Genetic Variance in Depressive Phenotypes Found to Vary by Sex

Patricia Pelufo Silveira, MD, PhD, associate professor at the Department of Psychiatry at McGill University in Montreal, Canada, discusses the results of her recent study that found that the genetic variance associated with depressive phenotypes are different between men and women.

"A sex-specific genome-wide association study of depression phenotypes in UK Biobank" was recently published in the journal Molecular Psychiatry. 

In Part 1 of this interview, Dr Silveira discusses the inspiration for the study, methods, and the most significant findings.

Stay tuned for part 2.

Editor's Note: Answers have been lightly edited for clarity. 

Patricia Pelufo Silveira, MD, PhD, is an associate professor at the Department of Psychiatry at McGill University in Montreal, Canada. Dr Silveira obtained an MD (2001) and specialized in pediatrics (2002-2006). She received a MSc (2004) and a PhD (2007) in neurosciences from the Universidade Federal do Rio Grande do Sul (UFRGS), Brazil. She also completed a postdoctoral fellowship (2007–2009) in Dr Meaney´s Lab at the Douglas Institute. Before joining McGill and returning to the Douglas Institute in 2016, Dr Silveira was an assistant professor in the UFRGS Pediatrics Department (2009-2016) and led the externally funded lab, the DOHaD Porto Alegre group.

A pediatrician and neuroscientist with extensive research, teaching and clinical experiences, Dr Silveira has also shown significant leadership in preparing tomorrow’s research leaders, supervising over 30 PhD and MSc students and mentoring several post-doctoral fellows.

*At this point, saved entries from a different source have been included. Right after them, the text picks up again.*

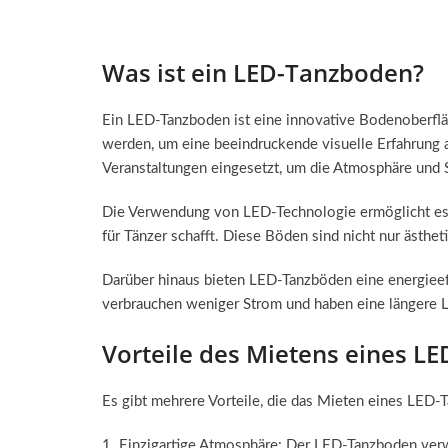
Was ist ein LED-Tanzboden?
Ein LED-Tanzboden ist eine innovative Bodenoberfläc
werden, um eine beeindruckende visuelle Erfahrung a
Veranstaltungen eingesetzt, um die Atmosphäre und
Die Verwendung von LED-Technologie ermöglicht es,
für Tänzer schafft. Diese Böden sind nicht nur ästhet
Darüber hinaus bieten LED-Tanzböden eine energiee
verbrauchen weniger Strom und haben eine längere Le
Vorteile des Mietens eines L
Es gibt mehrere Vorteile, die das Mieten eines LED-T
Einzigartige Atmosphäre: Der LED-Tanzboden verwa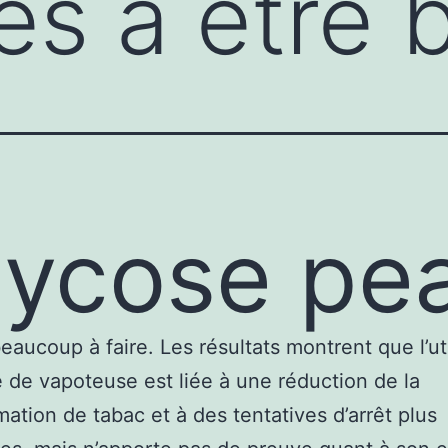
es à être 
ycose pe
beaucoup à faire. Les résultats montrent que l’uti
e de vapoteuse est liée à une réduction de la
tion de tabac et à des tentatives d’arrêt plus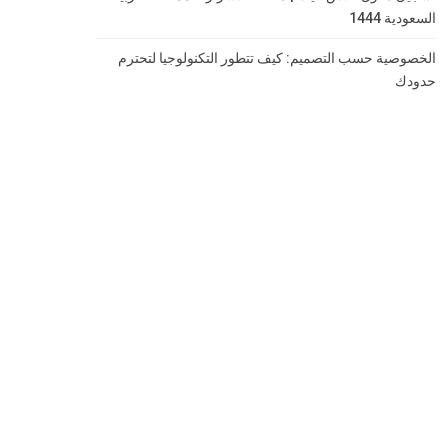
السعودية 1444
الخصوصية حسب التصميم: كيف تتطور التكنولوجيا لتحترم
حدودك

Dr Silveira’s research focuses on how perinatal and early-childhood environments can shape and modulate both health and disease across the lifespan, into old age. Her aim is to identify genetic/epigenetic markers that interact with environmental adversities in childhood, modifying endophenotypes (impulsivity, sensitivity to reward, food choices) that ultimately affect healthy growth and neurodevelopment, increasing an individual’s risk for developing chronic diseases and mental illnesses across their lifespan.

Read the Transcript:

Patricia Silveira, MD, PhD: My name is Patricia Pelufo Silveira. I'm an associate professor at the department of psychiatry at McGill University here in Montreal, Canada. And my lab is focused on gene-environment interactions and how early life adversity or stress influences the risk for disease in the long term. We work a lot with genetics data, functional genomics, but also with the environment and early life adverse.

Evi Arthur, DepressionCare 360: What led you and your colleagues to investigate depression phenotypes?

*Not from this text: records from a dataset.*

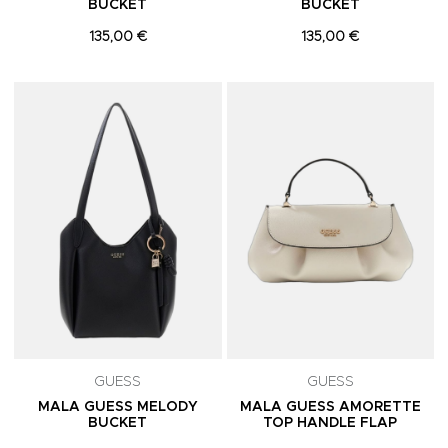
BUCKET
BUCKET
135,00 €
135,00 €
Adicionar aos Favoritos
A
GUESS
GUESS
MALA GUESS MELODY
MALA GUESS AMORETTE
BUCKET
TOP HANDLE FLAP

Dr Silveira: Depression is a highly prevalent condition in the population. It has a high morbidity and also associated mortality. Depression is also a condition that is difficult to prevent and to treat. Therefore, there is a lot to be researched and understood and learned about depression.

Arthur: Why did you feel it was important to specify by sex?

Dr Silveira: We were motivated by these large differences between men and women regarding the prevalence of depression, but also the clinical presentation of the depressive symptoms that can vary a lot between men and women. And there are even differences in terms of response to antidepressant treatment between men and women. So our idea was that if we had a better understanding of the biological mechanisms related to these differences that we see in the clinic, this could help us better manage the disease for both men and women. That was the intention with this study. It was really to go to specifically look for sex differences there.

Arthur: Could you briefly describe the study method?

Dr Silveira: We performed a genome-wide association study that is also called the GWAS. And in this study, the genetic background of individuals that have and don't have depressive symptoms, and that don't have a condition or trait. So we compare the genetic background between these two groups, and this way we can identify which variants are more prevalent in the group of affected individuals, and therefore we can characterize the genetic background associated with the risk for depressive phenotypes. The difference in this current study is that we did the analysis separately by sex. So separately men and women, while usually these analyses are done with the two sexes combined.

Arthur: What were your most significant findings from this study?

Dr Silveira: As we expected, the genetic variance associated with depressive phenotypes are different between men and women. There are also some commonalities. For example, the genetic background linked to depressive symptoms is correlated with the genetic background linked to other psychopathologies like schizophrenia, bipolar disorder, neuroticism, and insomnia in both male and female GWASs. However, the genetic background linked with depression was correlated with metabolic features like waist circumference and triglyceride levels only in females. This is in agreement with the clinical features of depression where we see more of these metabolic problems in patients with depression that are women, so women that have depressive symptoms.